Thursday, November 11, 2004

A Look Back at Family History

I'll give some credit this evening to Microsoft and the beta version of their new MSN Search. Though it looks for all the world like an imitation of Google, it did turn up something of great interest to me when I tried the obligatory vanity search on "Mahaffie." The regular search returned the usual plethora of Mahaffie House and Stagecoach Shop hits, so I tried an Image Search on "Mahaffie."

The search returns gave top ranking to a JPEG copy of an old (and unfortunately undated, but likely from 1958) newspaper obituary of Ella Mahaffie, my great-great-aunt (I think). To be fair, this image also turned up in a Google image search, but lower down the page.
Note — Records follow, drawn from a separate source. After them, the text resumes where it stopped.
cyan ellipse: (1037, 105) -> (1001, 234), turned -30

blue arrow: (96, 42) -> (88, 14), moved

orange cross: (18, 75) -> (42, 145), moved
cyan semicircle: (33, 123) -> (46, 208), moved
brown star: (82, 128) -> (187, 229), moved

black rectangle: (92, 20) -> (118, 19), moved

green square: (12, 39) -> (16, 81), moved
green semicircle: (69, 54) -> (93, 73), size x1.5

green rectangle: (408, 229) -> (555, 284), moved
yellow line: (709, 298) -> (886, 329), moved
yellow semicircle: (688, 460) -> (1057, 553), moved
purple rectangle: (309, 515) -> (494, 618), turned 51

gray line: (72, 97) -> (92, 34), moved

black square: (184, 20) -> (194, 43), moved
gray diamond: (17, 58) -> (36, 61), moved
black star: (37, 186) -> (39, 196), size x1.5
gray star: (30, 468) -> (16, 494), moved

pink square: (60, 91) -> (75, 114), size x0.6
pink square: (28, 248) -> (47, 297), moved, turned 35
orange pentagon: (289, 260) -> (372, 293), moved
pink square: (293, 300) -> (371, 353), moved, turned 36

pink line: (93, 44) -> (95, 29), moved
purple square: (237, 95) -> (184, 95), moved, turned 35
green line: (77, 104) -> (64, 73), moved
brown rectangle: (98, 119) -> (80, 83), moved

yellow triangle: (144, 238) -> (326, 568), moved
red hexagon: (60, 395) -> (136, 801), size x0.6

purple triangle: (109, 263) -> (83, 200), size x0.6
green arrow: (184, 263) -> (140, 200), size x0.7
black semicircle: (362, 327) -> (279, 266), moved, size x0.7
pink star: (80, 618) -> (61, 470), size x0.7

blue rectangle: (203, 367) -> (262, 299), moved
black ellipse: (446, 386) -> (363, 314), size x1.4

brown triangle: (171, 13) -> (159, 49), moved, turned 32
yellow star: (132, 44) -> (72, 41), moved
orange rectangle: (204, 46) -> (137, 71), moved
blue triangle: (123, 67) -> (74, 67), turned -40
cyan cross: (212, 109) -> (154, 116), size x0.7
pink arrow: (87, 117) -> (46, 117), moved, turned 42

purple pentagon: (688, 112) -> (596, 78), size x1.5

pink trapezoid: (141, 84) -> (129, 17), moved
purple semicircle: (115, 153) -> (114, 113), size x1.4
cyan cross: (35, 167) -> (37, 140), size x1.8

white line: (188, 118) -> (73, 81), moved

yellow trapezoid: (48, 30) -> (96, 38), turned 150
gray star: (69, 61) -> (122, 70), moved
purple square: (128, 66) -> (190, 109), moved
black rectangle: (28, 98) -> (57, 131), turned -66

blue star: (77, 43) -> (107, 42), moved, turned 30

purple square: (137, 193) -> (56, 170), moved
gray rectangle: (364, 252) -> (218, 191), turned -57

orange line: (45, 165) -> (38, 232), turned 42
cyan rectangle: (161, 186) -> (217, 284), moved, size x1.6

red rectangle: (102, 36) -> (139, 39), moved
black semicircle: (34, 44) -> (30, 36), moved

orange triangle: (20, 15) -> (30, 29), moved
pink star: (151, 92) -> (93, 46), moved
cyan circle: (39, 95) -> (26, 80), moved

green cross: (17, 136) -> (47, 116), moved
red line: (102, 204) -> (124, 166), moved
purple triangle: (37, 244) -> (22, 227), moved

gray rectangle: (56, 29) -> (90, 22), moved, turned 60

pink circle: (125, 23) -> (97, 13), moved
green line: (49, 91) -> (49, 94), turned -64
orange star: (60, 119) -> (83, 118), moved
The obituary features this photo of the Mahaffie House in Olathe, Kansas, apparently taken before the house became a managed historic site. Posted by Hello


I was already, of course, aware of the Mahaffie House and of its status as public property in Olathe. I had also heard mention in the family of "Aunt Ella". I'm not sure I'd seen this clipping, however -- at least not as an adult -- and it has been a pleasure to read through it.

Ella Mae Mahaffie was born in 1869, on the Mahaffie farm at Olathe, one of eight children of J.B. and Lucinda Mahaffie. She apparently grew to be a well-rounded woman and served as an educator all of her professional life. She taught in a "country" school in the last part of the 19th century (one-room schoolhouse?), she taught 3rd and 7th grades in the public schools and served from 1913 until her retirement in 1939 as principal of Park Elementary School, in Kansas City. She also served on the Kansas State Board of Education.

The obituary mentions no college degrees, but notes that Ella Mahaffie continued studying at various universities throughout her career and traveled extensively in the US and Canada and somewhat in Europe as well.

One of Ella's brothers left the farm and took his family, including Charles D. Mahaffie (my grandfather), to Oklahoma. Charles grew up in Oklahoma, studied there and in England and became a lawyer out west. He came to Washington DC for a government job in the early part of the 20th century and eventually gave the world a son, Charles Jr., my Dad. I'm damn glad he did too!

The clipping is part of an on-line collection, History of the Public Schools of Wyandotte County, Kansas - 160 Years Enriching the Minds of Children. There's plenty of good stuff in there, including a set of images of Park School that includes the Plot Plan of the school. Note the careful separate of the girl's and boy's out-houses.